Wang and colleagues conducted a cohort study of 91,426 parous women (mean age, 34.9 years) from the U.S. Nurses’ Health Study II who were followed for 30 years from 1989 to 2019. All participants reported at least one pregnancy lasting 6 months or longer at age 18 years or older.
Overall, 3,937 deaths were documented during 2,609,753 person-years of follow-up, with 255 deaths from CVD and 1,397 from cancer, the researchers wrote. Women with a history of gestational diabetes had a higher crude mortality rate compared with women without (1.74 vs. 1.49 per 1,000 person-years). After adjusting for potential confounders and lifestyle factors during the reproductive life span, the risk for mortality stayed higher for women with a history of gestational diabetes (HR = 1.25; 95% CI, 1.11-1.41).
These associations persisted regardless of type 2 diabetes development. In addition, the associations between gestational diabetes history and higher mortality were more robust among women who had gestational diabetes in two or more pregnancies (HR = 1.48; 95% CI, 0.99-2.19), gestational diabetes in the initial and subsequent pregnancies (HR = 1.71; 95% CI, 1.11-2.63) and concurrently reported hypertensive disorders in pregnancy (HR = 1.8; 95% CI, 1.21-2.67), preterm birth (HR = 2.46; 95% CI, 1.66-3.64) or low birth weight (HR = 2.11; 95% CI, 1.21-3.68).

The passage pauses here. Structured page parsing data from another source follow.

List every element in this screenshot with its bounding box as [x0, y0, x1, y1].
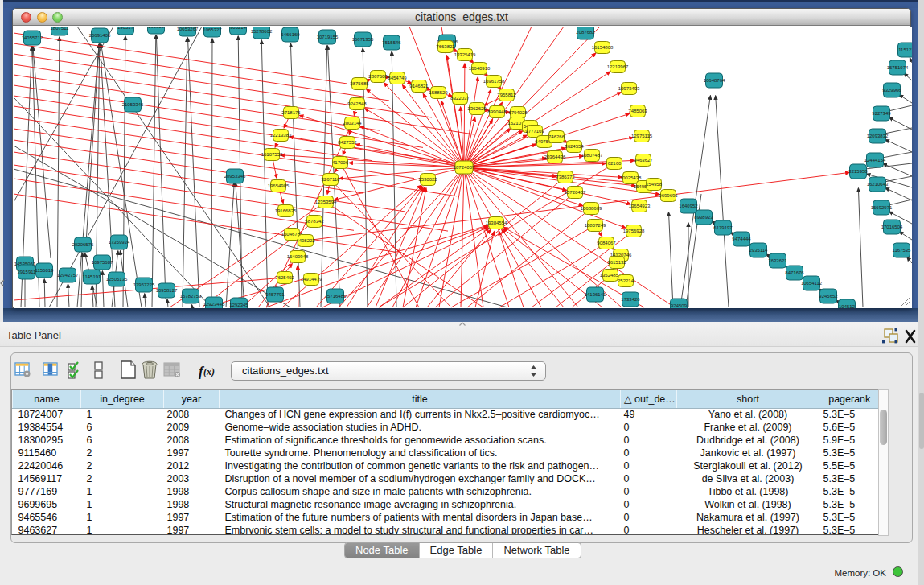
svg-text:13325419: 13325419 — [454, 52, 476, 57]
svg-text:2087682: 2087682 — [576, 30, 595, 35]
svg-text:8322037: 8322037 — [450, 96, 470, 101]
svg-text:(x): (x) — [203, 366, 215, 377]
svg-text:924509: 924509 — [671, 303, 688, 308]
svg-text:1292345: 1292345 — [229, 303, 248, 307]
svg-text:17957225: 17957225 — [133, 282, 155, 287]
svg-text:2803144: 2803144 — [343, 121, 362, 126]
svg-text:905214: 905214 — [230, 27, 247, 30]
svg-text:7386372: 7386372 — [556, 175, 575, 179]
svg-text:12353594: 12353594 — [315, 200, 337, 204]
svg-text:8454749: 8454749 — [388, 76, 407, 80]
svg-text:1065327: 1065327 — [203, 27, 222, 32]
svg-text:252214: 252214 — [618, 278, 634, 283]
svg-text:165312: 165312 — [148, 27, 165, 29]
svg-text:16782759: 16782759 — [180, 294, 202, 299]
svg-text:1362625: 1362625 — [467, 106, 487, 111]
svg-text:154958: 154958 — [646, 182, 663, 187]
svg-text:3215958: 3215958 — [848, 169, 868, 174]
svg-text:9474444: 9474444 — [732, 237, 751, 241]
svg-text:14136141: 14136141 — [585, 292, 606, 297]
svg-text:16961758: 16961758 — [483, 79, 505, 84]
svg-text:1167535: 1167535 — [893, 248, 912, 253]
svg-text:12213967: 12213967 — [607, 64, 629, 69]
svg-text:1145191: 1145191 — [83, 274, 102, 279]
svg-text:190517: 190517 — [117, 27, 134, 30]
svg-text:3624554: 3624554 — [565, 144, 584, 149]
svg-text:9245652: 9245652 — [819, 294, 838, 299]
svg-text:20691406: 20691406 — [89, 33, 111, 38]
svg-text:10975687: 10975687 — [92, 260, 113, 265]
svg-text:10653267: 10653267 — [177, 27, 199, 31]
svg-text:7485063: 7485063 — [628, 109, 647, 113]
svg-text:7663822: 7663822 — [436, 44, 455, 49]
svg-text:9227349: 9227349 — [872, 111, 891, 116]
svg-text:18807249: 18807249 — [585, 223, 606, 228]
svg-text:1733426: 1733426 — [621, 297, 640, 302]
svg-text:104512: 104512 — [839, 304, 856, 308]
svg-text:6179197: 6179197 — [713, 225, 733, 230]
svg-text:8990448: 8990448 — [487, 109, 507, 114]
svg-text:1530022: 1530022 — [418, 177, 437, 182]
svg-text:16640910: 16640910 — [469, 66, 491, 71]
svg-text:15692971: 15692971 — [871, 205, 893, 210]
svg-text:19654985: 19654985 — [268, 183, 290, 188]
svg-text:15278602: 15278602 — [251, 29, 273, 34]
svg-text:15720407: 15720407 — [565, 190, 586, 195]
svg-text:9242848: 9242848 — [347, 101, 367, 106]
svg-text:21053346: 21053346 — [122, 102, 144, 107]
svg-text:417006: 417006 — [332, 160, 349, 165]
svg-text:7625402: 7625402 — [275, 275, 294, 280]
svg-text:746266: 746266 — [548, 134, 565, 139]
svg-text:1807511: 1807511 — [51, 27, 70, 31]
svg-text:3267110: 3267110 — [322, 177, 341, 182]
svg-text:9084067: 9084067 — [597, 241, 616, 245]
svg-text:62160: 62160 — [608, 161, 622, 166]
svg-text:9777169: 9777169 — [525, 129, 544, 134]
svg-text:19756928: 19756928 — [623, 229, 645, 233]
svg-text:13654923: 13654923 — [629, 204, 651, 208]
svg-text:3915911: 3915911 — [18, 270, 37, 274]
svg-text:16671355: 16671355 — [352, 37, 374, 42]
svg-text:8471676: 8471676 — [785, 270, 804, 275]
svg-text:8938923: 8938923 — [694, 215, 713, 220]
svg-text:9699695: 9699695 — [659, 193, 678, 198]
svg-text:17016504: 17016504 — [881, 225, 903, 229]
svg-text:18724007: 18724007 — [454, 165, 475, 170]
svg-text:10688609: 10688609 — [581, 206, 602, 211]
svg-text:2718176: 2718176 — [281, 110, 301, 115]
svg-text:2935114: 2935114 — [749, 248, 769, 253]
svg-text:16154808: 16154808 — [592, 45, 614, 50]
svg-text:10654112: 10654112 — [801, 281, 823, 286]
svg-text:15716485: 15716485 — [325, 294, 347, 299]
svg-text:10807487: 10807487 — [581, 153, 603, 158]
svg-text:6794028: 6794028 — [508, 110, 528, 115]
svg-text:14055712: 14055712 — [22, 35, 43, 40]
svg-text:16648764: 16648764 — [704, 78, 725, 83]
svg-text:4498222: 4498222 — [296, 238, 315, 243]
svg-text:9457791: 9457791 — [265, 292, 285, 297]
svg-text:7955812: 7955812 — [497, 93, 516, 97]
svg-text:15409948: 15409948 — [287, 254, 309, 259]
svg-text:15751074: 15751074 — [887, 65, 909, 70]
svg-text:16107552: 16107552 — [261, 152, 283, 157]
svg-text:17359924: 17359924 — [109, 240, 130, 245]
svg-text:20953346: 20953346 — [224, 174, 246, 179]
svg-text:1588520: 1588520 — [429, 90, 448, 95]
svg-text:9329966: 9329966 — [882, 88, 901, 93]
svg-text:7515546: 7515546 — [382, 40, 401, 45]
svg-text:5878342: 5878342 — [305, 219, 324, 224]
svg-text:19166825: 19166825 — [275, 208, 297, 213]
svg-text:9463627: 9463627 — [634, 158, 653, 163]
svg-text:12923448: 12923448 — [203, 302, 225, 307]
svg-text:12444154: 12444154 — [864, 158, 886, 163]
svg-text:9146821: 9146821 — [409, 84, 429, 89]
svg-text:7632621: 7632621 — [768, 258, 787, 263]
svg-text:10973493: 10973493 — [618, 86, 640, 91]
svg-text:1156819: 1156819 — [35, 268, 55, 273]
svg-text:12942757: 12942757 — [57, 273, 79, 278]
svg-text:6466160: 6466160 — [281, 32, 300, 37]
svg-text:20206576: 20206576 — [72, 242, 94, 247]
svg-text:10958127: 10958127 — [156, 288, 178, 293]
svg-text:8427552: 8427552 — [338, 140, 357, 145]
svg-text:115123: 115123 — [898, 47, 912, 52]
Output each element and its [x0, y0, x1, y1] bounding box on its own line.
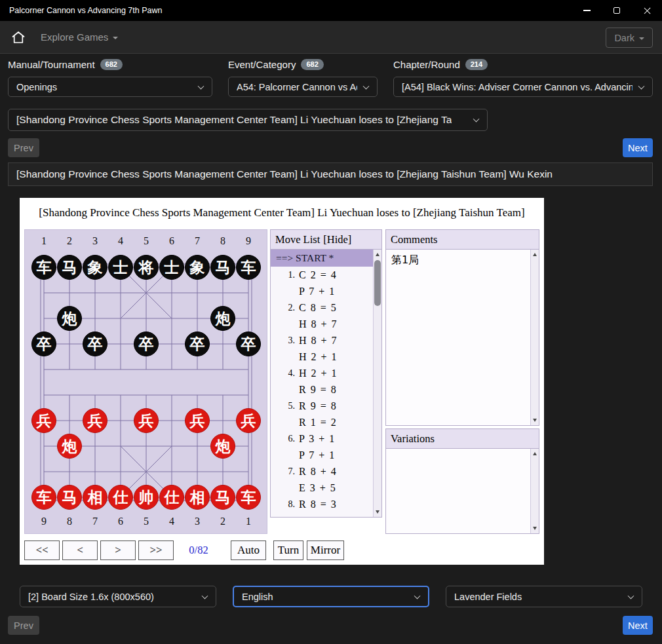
- black-piece[interactable]: 象: [185, 255, 210, 280]
- black-piece[interactable]: 象: [83, 255, 107, 280]
- move-row[interactable]: R 9 = 8: [271, 381, 373, 398]
- black-piece[interactable]: 马: [210, 255, 235, 280]
- chevron-down-icon: [363, 83, 370, 89]
- board[interactable]: 123456789 987654321 车马象士将士象马车炮炮卒卒卒卒卒兵兵兵兵…: [24, 229, 267, 534]
- black-piece[interactable]: 车: [31, 255, 56, 280]
- red-piece[interactable]: 马: [210, 485, 235, 510]
- step-back-button[interactable]: <: [62, 540, 98, 560]
- move-text: H 8 + 7: [299, 335, 338, 347]
- scroll-up-icon[interactable]: [531, 250, 539, 259]
- red-piece[interactable]: 兵: [236, 408, 261, 433]
- manual-label: Manual/Tournament: [8, 59, 95, 70]
- move-row[interactable]: H 8 + 7: [271, 316, 373, 332]
- move-list-hide-link[interactable]: [Hide]: [323, 233, 351, 246]
- explore-games-menu[interactable]: Explore Games: [41, 31, 118, 43]
- manual-select[interactable]: Openings: [8, 77, 212, 97]
- black-piece[interactable]: 卒: [134, 331, 159, 356]
- move-list-start-row[interactable]: ==> START *: [271, 250, 373, 267]
- black-piece[interactable]: 士: [108, 255, 133, 280]
- comments-scrollbar[interactable]: [530, 250, 539, 425]
- scroll-down-icon[interactable]: [531, 524, 539, 533]
- black-piece[interactable]: 将: [134, 255, 159, 280]
- red-piece[interactable]: 兵: [83, 408, 107, 433]
- move-row[interactable]: E 3 + 5: [271, 480, 373, 496]
- board-size-select[interactable]: [2] Board Size 1.6x (800x560): [20, 586, 216, 607]
- move-list-header: Move List [Hide]: [271, 230, 381, 250]
- red-piece[interactable]: 兵: [134, 408, 159, 433]
- move-row[interactable]: 7.R 8 + 4: [271, 463, 373, 480]
- move-counter: 0/82: [174, 540, 224, 560]
- event-select[interactable]: A54: Palcorner Cannon vs Ad: [228, 77, 378, 97]
- maximize-button[interactable]: [602, 0, 632, 21]
- red-piece[interactable]: 车: [31, 485, 56, 510]
- black-piece[interactable]: 炮: [210, 306, 235, 331]
- black-piece[interactable]: 卒: [31, 331, 56, 356]
- black-piece[interactable]: 卒: [185, 331, 210, 356]
- red-piece[interactable]: 相: [83, 485, 107, 510]
- black-piece[interactable]: 车: [236, 255, 261, 280]
- red-piece[interactable]: 车: [236, 485, 261, 510]
- red-piece[interactable]: 仕: [159, 485, 184, 510]
- home-button[interactable]: [10, 29, 26, 45]
- move-row[interactable]: 2.C 8 = 5: [271, 299, 373, 316]
- black-piece[interactable]: 士: [159, 255, 184, 280]
- black-piece[interactable]: 炮: [57, 306, 82, 331]
- language-select[interactable]: English: [233, 586, 429, 607]
- next-game-button-top[interactable]: Next: [623, 138, 653, 157]
- red-piece[interactable]: 仕: [108, 485, 133, 510]
- move-number: 8.: [271, 499, 295, 510]
- close-button[interactable]: [632, 0, 662, 21]
- prev-game-button-bottom[interactable]: Prev: [8, 616, 39, 635]
- scroll-down-icon[interactable]: [374, 508, 381, 516]
- goto-start-button[interactable]: <<: [24, 540, 60, 560]
- move-row[interactable]: P 7 + 1: [271, 283, 373, 299]
- black-piece[interactable]: 卒: [83, 331, 107, 356]
- game-select[interactable]: [Shandong Province Chess Sports Manageme…: [8, 109, 488, 131]
- move-number: 2.: [271, 303, 295, 313]
- game-viewer: [Shandong Province Chess Sports Manageme…: [20, 198, 544, 565]
- comments-title: Comments: [391, 233, 438, 246]
- scroll-up-icon[interactable]: [374, 250, 381, 259]
- move-row[interactable]: 1.C 2 = 4: [271, 267, 373, 283]
- red-piece[interactable]: 兵: [31, 408, 56, 433]
- red-piece[interactable]: 帅: [134, 485, 159, 510]
- chapter-select[interactable]: [A54] Black Wins: Adviser Corner Cannon …: [393, 77, 653, 97]
- scroll-down-icon[interactable]: [531, 416, 539, 425]
- red-piece[interactable]: 炮: [210, 434, 235, 459]
- variations-scrollbar[interactable]: [530, 449, 539, 533]
- theme-dropdown-button[interactable]: Dark: [606, 28, 653, 48]
- mirror-board-button[interactable]: Mirror: [307, 540, 344, 560]
- step-forward-button[interactable]: >: [100, 540, 136, 560]
- event-label: Event/Category: [228, 59, 296, 70]
- black-piece[interactable]: 马: [57, 255, 82, 280]
- black-piece[interactable]: 卒: [236, 331, 261, 356]
- move-text: E 3 + 5: [299, 482, 336, 494]
- red-piece[interactable]: 炮: [57, 434, 82, 459]
- next-game-button-bottom[interactable]: Next: [623, 616, 653, 635]
- move-row[interactable]: 3.H 8 + 7: [271, 332, 373, 349]
- variations-body: [386, 449, 530, 533]
- move-row[interactable]: H 2 + 1: [271, 349, 373, 365]
- move-row[interactable]: 4.H 2 + 1: [271, 365, 373, 381]
- caret-down-icon: [113, 37, 118, 39]
- move-text: R 8 = 3: [299, 499, 337, 510]
- scroll-up-icon[interactable]: [531, 449, 539, 458]
- move-list-scrollbar[interactable]: [373, 250, 381, 517]
- caret-down-icon: [639, 37, 644, 40]
- scroll-thumb[interactable]: [374, 260, 381, 306]
- move-row[interactable]: 8.R 8 = 3: [271, 496, 373, 512]
- red-piece[interactable]: 马: [57, 485, 82, 510]
- turn-board-button[interactable]: Turn: [273, 540, 303, 560]
- move-row[interactable]: R 1 = 2: [271, 414, 373, 430]
- goto-end-button[interactable]: >>: [138, 540, 174, 560]
- board-theme-select[interactable]: Lavender Fields: [446, 586, 642, 607]
- auto-play-button[interactable]: Auto: [231, 540, 266, 560]
- red-piece[interactable]: 相: [185, 485, 210, 510]
- move-row[interactable]: 5.R 9 = 8: [271, 398, 373, 414]
- minimize-button[interactable]: [572, 0, 602, 21]
- prev-game-button-top[interactable]: Prev: [8, 138, 39, 157]
- move-row[interactable]: P 7 + 1: [271, 447, 373, 463]
- red-piece[interactable]: 兵: [185, 408, 210, 433]
- move-number: 5.: [271, 401, 295, 411]
- move-row[interactable]: 6.P 3 + 1: [271, 430, 373, 447]
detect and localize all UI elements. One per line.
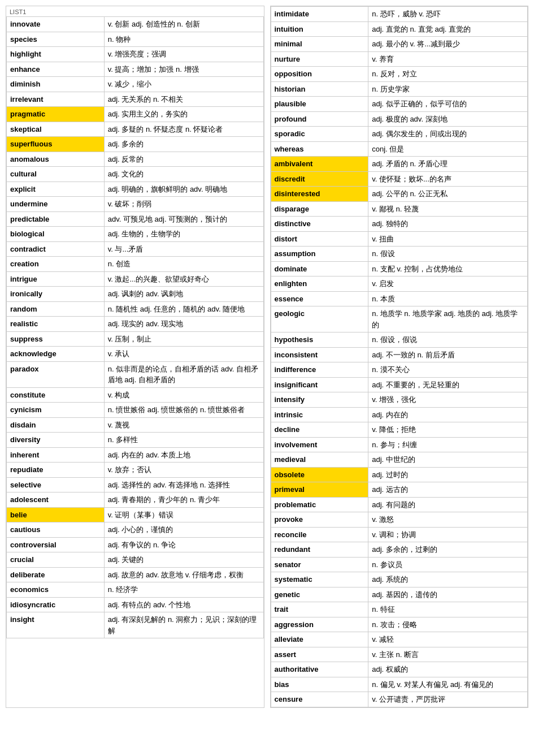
- word-cell: whereas: [271, 141, 368, 157]
- def-cell: adj. 偶尔发生的，间或出现的: [368, 127, 528, 142]
- table-row: intensifyv. 增强，强化: [271, 392, 528, 408]
- table-row: historiann. 历史学家: [271, 81, 528, 97]
- table-row: acknowledgev. 承认: [7, 347, 264, 362]
- def-cell: v. 鄙视 n. 轻蔑: [368, 201, 528, 217]
- def-cell: adj. 过时的: [368, 467, 528, 482]
- table-row: profoundadj. 极度的 adv. 深刻地: [271, 111, 528, 127]
- def-cell: v. 养育: [368, 51, 528, 67]
- def-cell: adj. 似乎正确的，似乎可信的: [368, 97, 528, 112]
- word-cell: enlighten: [271, 277, 368, 292]
- word-cell: cynicism: [7, 403, 105, 418]
- def-cell: adj. 故意的 adv. 故意地 v. 仔细考虑，权衡: [104, 567, 263, 582]
- def-cell: v. 扭曲: [368, 231, 528, 247]
- table-row: nurturev. 养育: [271, 51, 528, 67]
- word-cell: genetic: [271, 587, 368, 602]
- word-cell: profound: [271, 111, 368, 127]
- table-row: redundantadj. 多余的，过剩的: [271, 542, 528, 558]
- def-cell: adj. 中世纪的: [368, 452, 528, 468]
- def-cell: adj. 极度的 adv. 深刻地: [368, 111, 528, 127]
- word-cell: authoritative: [271, 662, 368, 677]
- def-cell: adj. 不一致的 n. 前后矛盾: [368, 347, 528, 362]
- table-row: whereasconj. 但是: [271, 141, 528, 157]
- left-column: LIST1 innovatev. 创新 adj. 创造性的 n. 创新speci…: [6, 6, 264, 708]
- table-row: reconcilev. 调和；协调: [271, 527, 528, 542]
- word-cell: assumption: [271, 247, 368, 262]
- def-cell: n. 特征: [368, 602, 528, 617]
- word-cell: paradox: [7, 361, 105, 387]
- def-cell: n. 本质: [368, 291, 528, 306]
- table-row: economicsn. 经济学: [7, 582, 264, 598]
- word-cell: dominate: [271, 261, 368, 277]
- table-row: censurev. 公开谴责，严厉批评: [271, 692, 528, 707]
- word-cell: random: [7, 301, 105, 317]
- word-cell: belie: [7, 507, 105, 522]
- word-cell: intrigue: [7, 271, 105, 287]
- word-cell: obsolete: [271, 467, 368, 482]
- table-row: paradoxn. 似非而是的论点，自相矛盾的话 adv. 自相矛盾地 adj.…: [7, 361, 264, 387]
- table-row: problematicadj. 有问题的: [271, 497, 528, 512]
- word-cell: censure: [271, 692, 368, 707]
- def-cell: v. 构成: [104, 387, 263, 403]
- def-cell: v. 激起...的兴趣、欲望或好奇心: [104, 271, 263, 287]
- table-row: intriguev. 激起...的兴趣、欲望或好奇心: [7, 271, 264, 287]
- table-row: indifferencen. 漠不关心: [271, 362, 528, 378]
- word-cell: intuition: [271, 21, 368, 37]
- table-row: dominaten. 支配 v. 控制，占优势地位: [271, 261, 528, 277]
- def-cell: adj. 权威的: [368, 662, 528, 677]
- table-row: cautiousadj. 小心的，谨慎的: [7, 522, 264, 538]
- table-row: anomalousadj. 反常的: [7, 152, 264, 167]
- def-cell: n. 参议员: [368, 557, 528, 572]
- def-cell: adj. 不重要的，无足轻重的: [368, 377, 528, 392]
- word-cell: constitute: [7, 387, 105, 403]
- word-cell: crucial: [7, 552, 105, 568]
- right-table: intimidaten. 恐吓，威胁 v. 恐吓intuitionadj. 直觉…: [271, 6, 528, 707]
- def-cell: v. 创新 adj. 创造性的 n. 创新: [104, 17, 263, 32]
- word-cell: essence: [271, 291, 368, 306]
- table-row: explicitadj. 明确的，旗帜鲜明的 adv. 明确地: [7, 182, 264, 197]
- def-cell: n. 历史学家: [368, 81, 528, 97]
- word-cell: insight: [7, 612, 105, 638]
- table-row: disdainv. 蔑视: [7, 417, 264, 433]
- word-cell: intensify: [271, 392, 368, 408]
- table-row: provokev. 激怒: [271, 512, 528, 528]
- word-cell: inconsistent: [271, 347, 368, 362]
- word-cell: trait: [271, 602, 368, 617]
- table-row: adolescentadj. 青春期的，青少年的 n. 青少年: [7, 493, 264, 508]
- left-table: innovatev. 创新 adj. 创造性的 n. 创新speciesn. 物…: [6, 16, 264, 638]
- word-cell: cautious: [7, 522, 105, 538]
- def-cell: n. 反对，对立: [368, 67, 528, 82]
- table-row: underminev. 破坏；削弱: [7, 197, 264, 212]
- word-cell: provoke: [271, 512, 368, 528]
- word-cell: undermine: [7, 197, 105, 212]
- table-row: intuitionadj. 直觉的 n. 直觉 adj. 直觉的: [271, 21, 528, 37]
- def-cell: n. 攻击；侵略: [368, 617, 528, 632]
- table-row: insightadj. 有深刻见解的 n. 洞察力；见识；深刻的理解: [7, 612, 264, 638]
- def-cell: n. 恐吓，威胁 v. 恐吓: [368, 7, 528, 22]
- table-row: primevaladj. 远古的: [271, 482, 528, 498]
- table-row: crucialadj. 关键的: [7, 552, 264, 568]
- table-row: distinctiveadj. 独特的: [271, 217, 528, 232]
- def-cell: n. 物种: [104, 32, 263, 47]
- def-cell: v. 激怒: [368, 512, 528, 528]
- table-row: suppressv. 压制，制止: [7, 331, 264, 347]
- word-cell: pragmatic: [7, 107, 105, 122]
- word-cell: selective: [7, 477, 105, 493]
- def-cell: adj. 有特点的 adv. 个性地: [104, 597, 263, 612]
- word-cell: nurture: [271, 51, 368, 67]
- table-row: cynicismn. 愤世嫉俗 adj. 愤世嫉俗的 n. 愤世嫉俗者: [7, 403, 264, 418]
- word-cell: assert: [271, 647, 368, 662]
- word-cell: innovate: [7, 17, 105, 32]
- word-cell: ironically: [7, 287, 105, 302]
- word-cell: distort: [271, 231, 368, 247]
- word-cell: hypothesis: [271, 332, 368, 348]
- table-row: inherentadj. 内在的 adv. 本质上地: [7, 447, 264, 463]
- word-cell: idiosyncratic: [7, 597, 105, 612]
- table-row: essencen. 本质: [271, 291, 528, 306]
- table-row: realisticadj. 现实的 adv. 现实地: [7, 317, 264, 332]
- def-cell: v. 公开谴责，严厉批评: [368, 692, 528, 707]
- word-cell: ambivalent: [271, 157, 368, 172]
- def-cell: adj. 有问题的: [368, 497, 528, 512]
- table-row: intimidaten. 恐吓，威胁 v. 恐吓: [271, 7, 528, 22]
- word-cell: problematic: [271, 497, 368, 512]
- word-cell: highlight: [7, 47, 105, 62]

Researchers also observed a direct association between gestational diabetes and the risk for mortality due to CVD (HR = 1.59; 95% CI, 1.03-2.47) in cause-specific mortality analyses. In addition, researchers noted an inverse association between gestational diabetes and cancer mortality (HR = 0.76; 95% CI, 0.59-0.98), but this association was observed only among women who later developed type 2 diabetes.
“The findings emphasize the importance for health care professionals to consider gestational diabetes as a critical factor when evaluating the later-life mortality risk of their patients,” the researchers wrote.